Горы, утыканные черными деревьями, словно стрелами, четко вырисовывались на выскобленном от туч синевато-розовом небе. Атласов и Морозко смотрели на перевал и рассуждали, не навалит ли за ночь северный ветер снега.
— Лука, — спросил вдруг Атласов, — ты не помнишь, куда дели стрелу?
— Стрелу? — переспросил Лука. — Наверно, в юрте оставили. Ты ж сам ее выдернул.
— Она должна лежать возле Якова. Далеко я не мог ее забросить… Мне кажется, она была меченая.
— Их метят юкагиры, чтобы не перепутать добычу. А я не догадался. Идем. Скорее. Если опоздаем, уйдет он.
У юрты толпились казаки. Юкагиры увязывали тюки и, о чем-то переговариваясь, смеялись.
Увидев Луку и Атласова, все враз, предчувствуя, что могло случиться нечто ужасное и что это ужасное непременно выльется в суровый окрик атамана и подозрительный взгляд Луки, смолкли и постарались отойти от юрты.

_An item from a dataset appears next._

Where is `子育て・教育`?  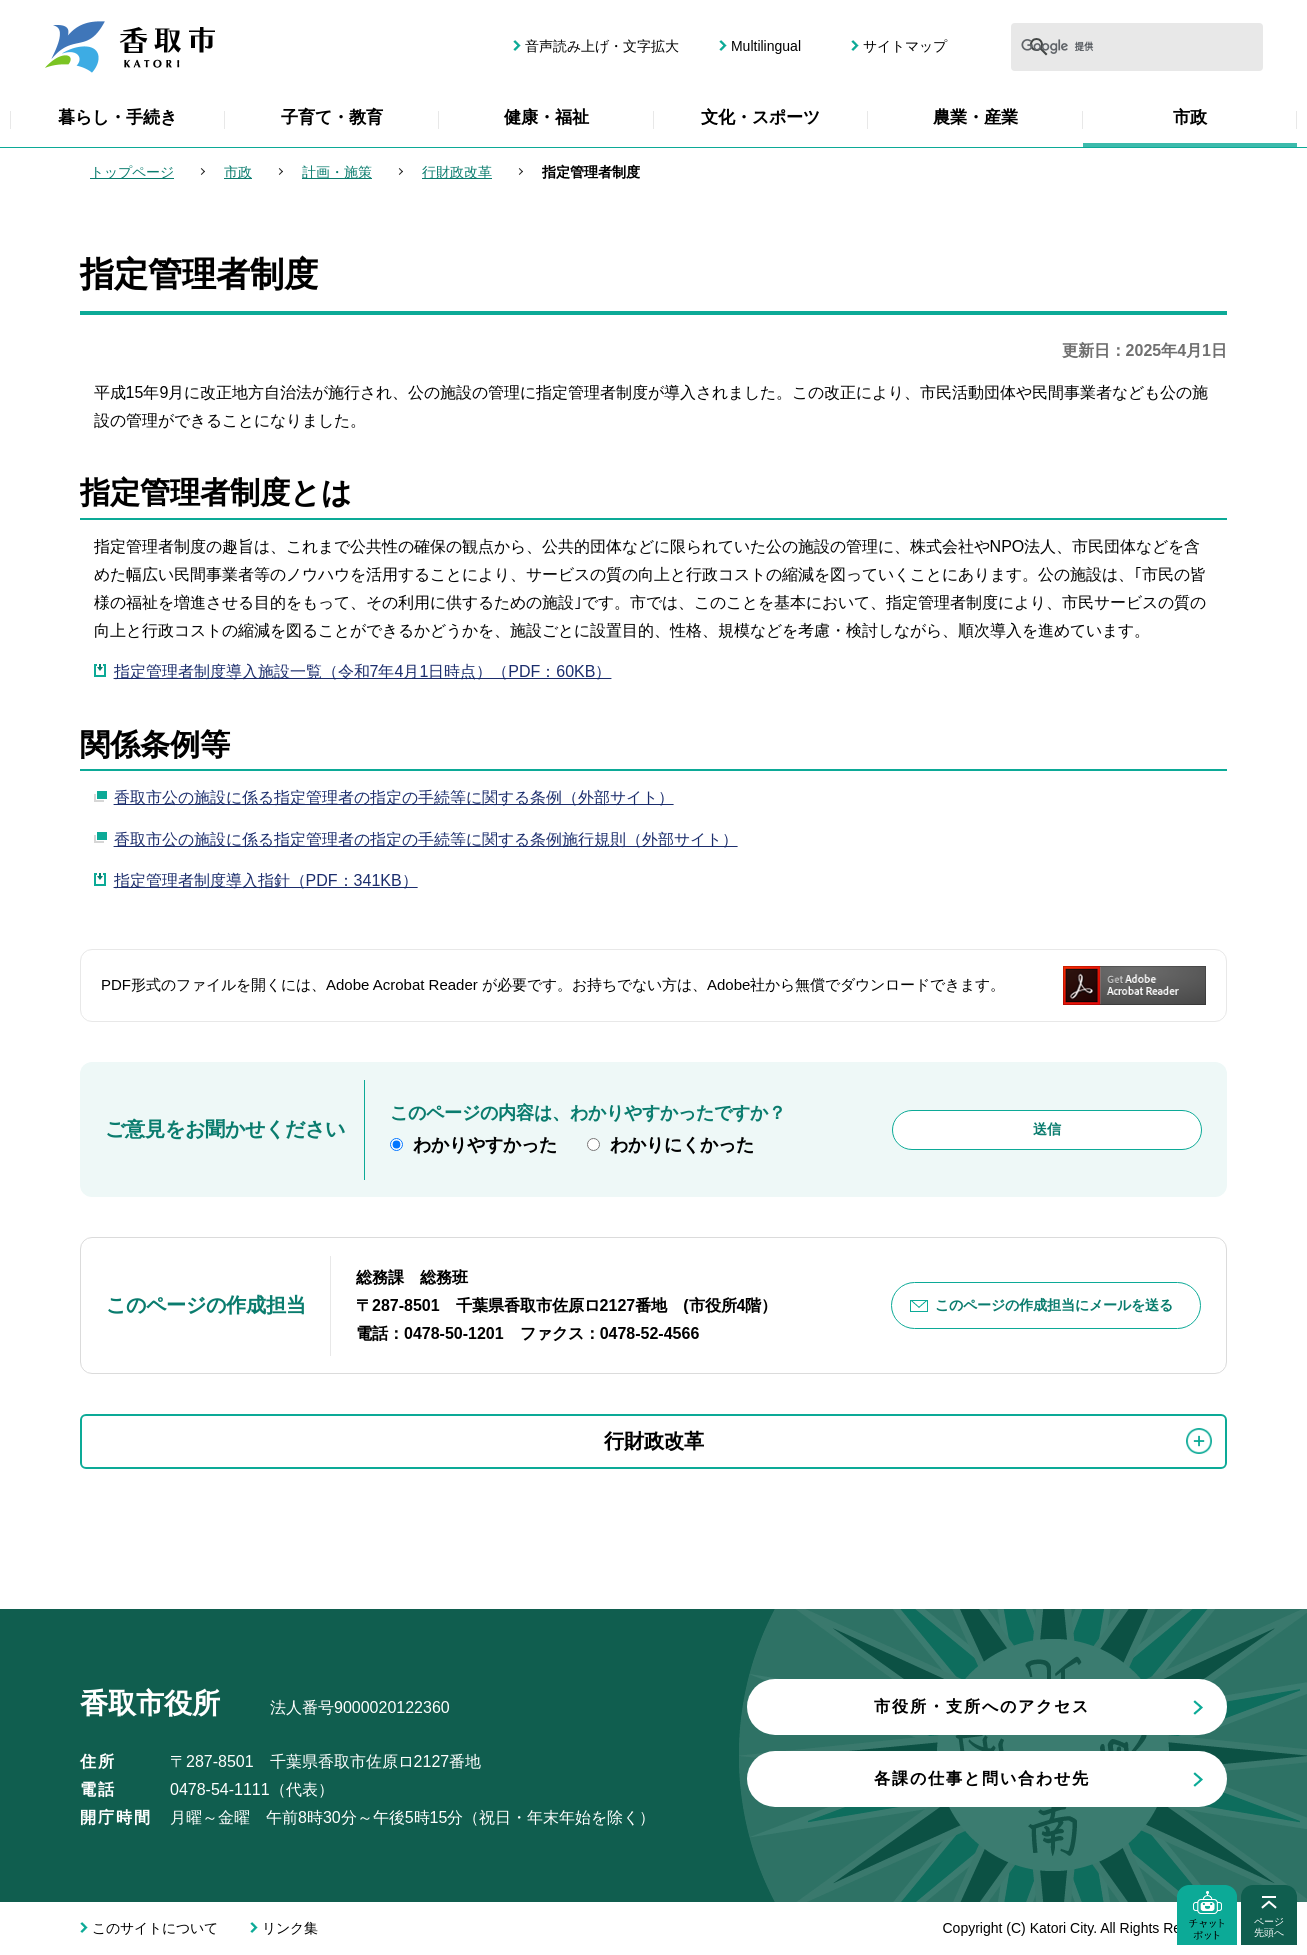 子育て・教育 is located at coordinates (332, 117).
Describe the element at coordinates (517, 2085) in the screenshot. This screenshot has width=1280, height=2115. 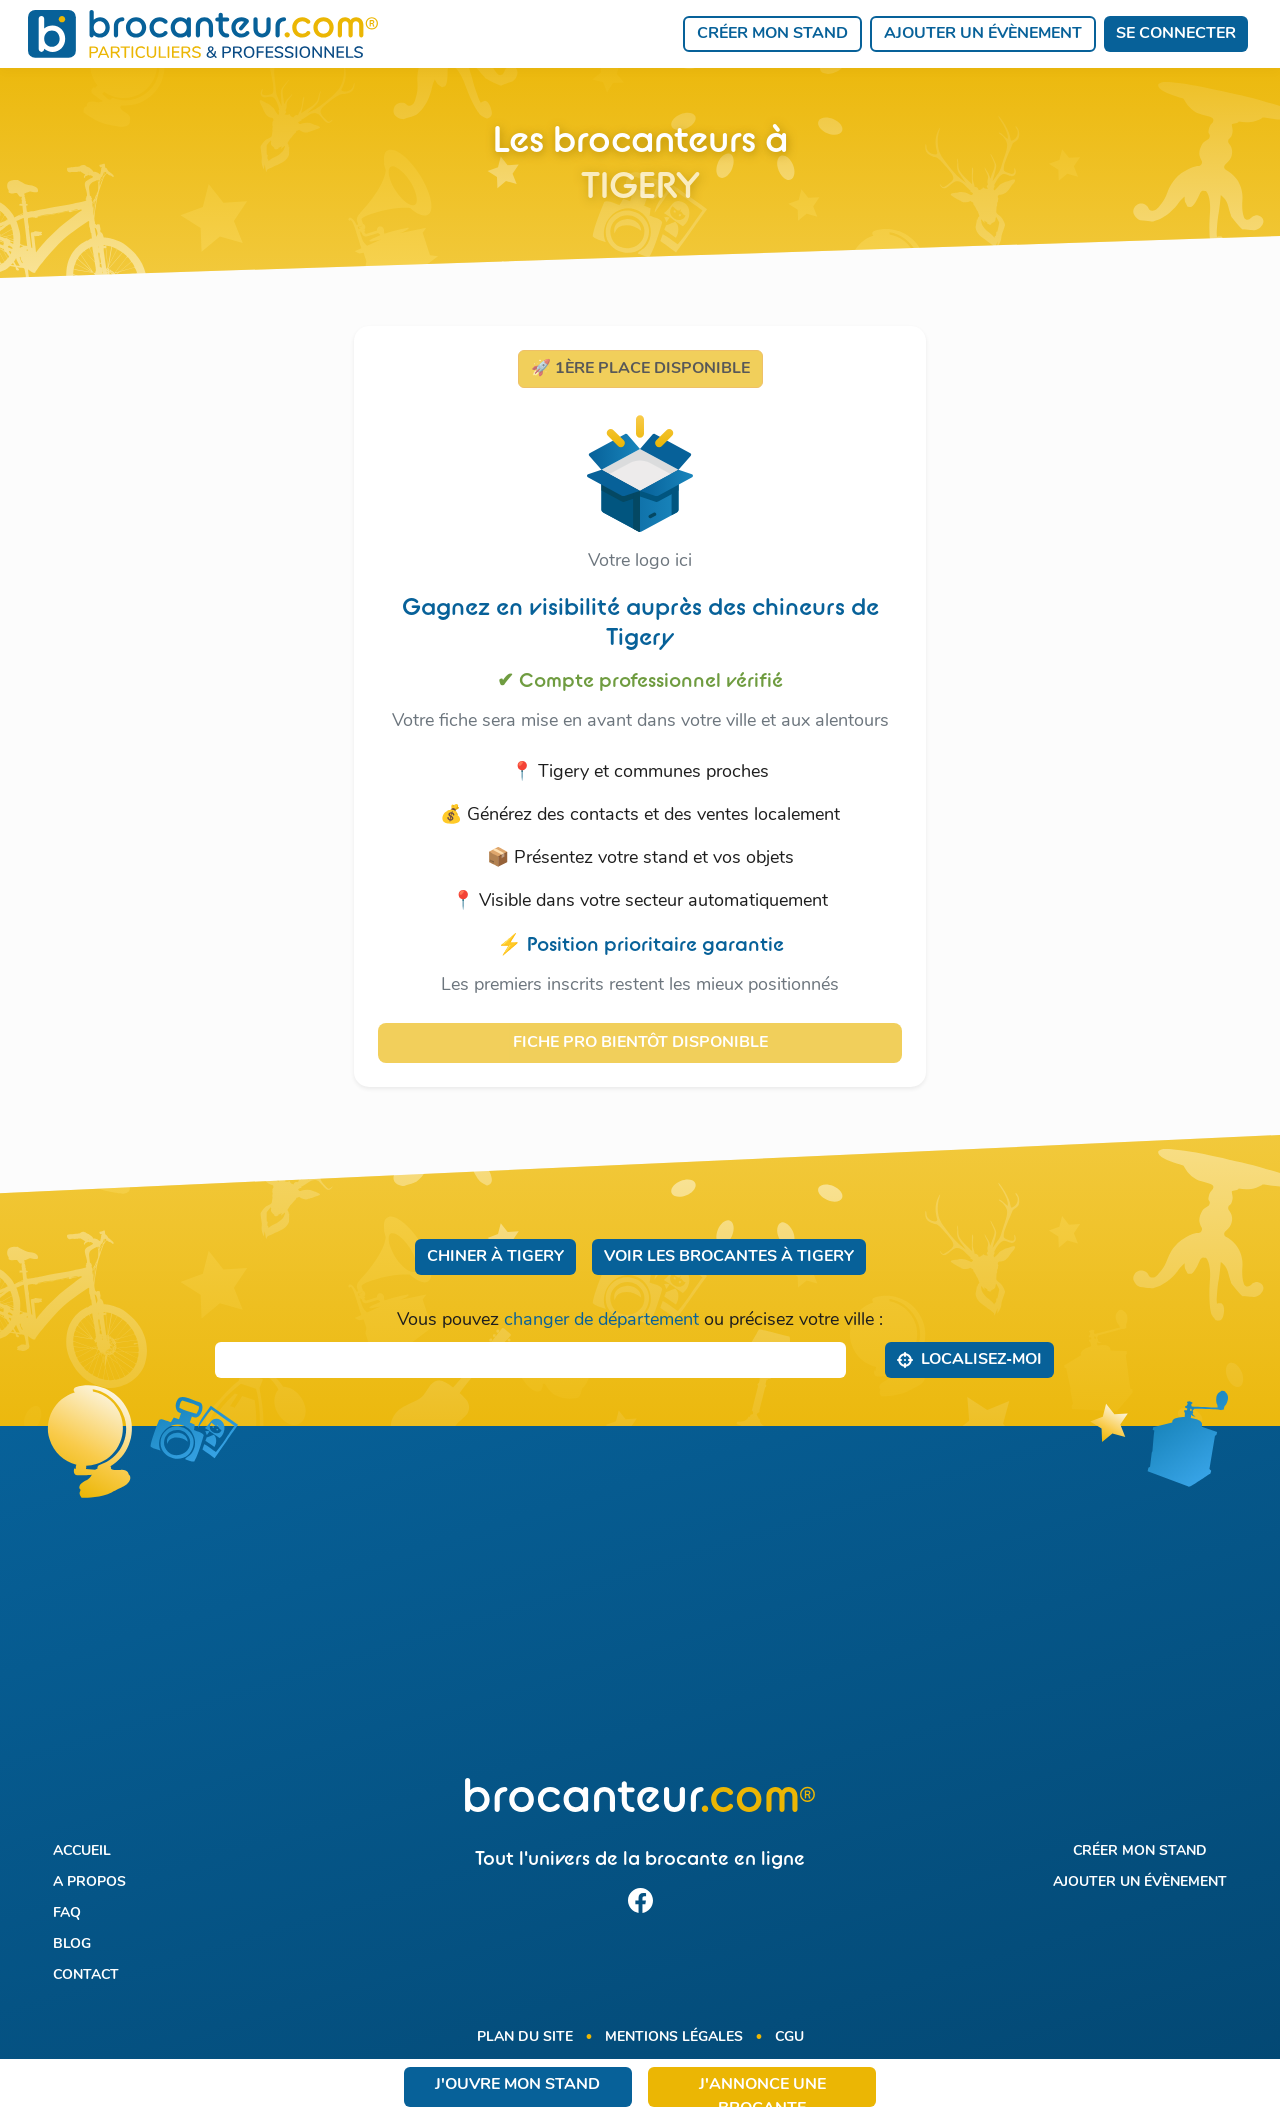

В юрте, однако, происходило такое, что казаки, видевшие все на свете, оторопело глядели, как раскачиваются опоры, как слетают покрышки, как сквозь сопенье прорываются ругательства. И юрта рухнула, прижав и Морозко, и Атласова. Те забились, как попавшие в яму медведи. Казаки не решались подойти: в свирепости рука атамана ух как тяжела. Но хрип Луки: «Да помогите же, черти!» — словно подстегнул казаков. Вмиг стояли и Лука, и Атласов в людской подкове, разгоряченные, злые и пыльные, выкатанные в саже.
Первыми словами Атласова были:
— Кто в юрте шастал?
— Все, — ответил за казаков Енисейский, вывернувшийся из-за широких спин.
— Пошли, Лука, — отряхиваясь, сказал Атласов и, медленно подойдя к костру, сел на корточки перед огнем и взял в руки горящий прут. Лука, поплевывая на ладони, старался оттереть колени.
— Прошляпили мы с тобой, Лука, все на свете. И как только сами живы остались, ума не приложу. Но помню, меченая была стрела, и знак какой-то знакомый, будто видел где-то. Но только не у наших юкагиров. Кто-то чужой.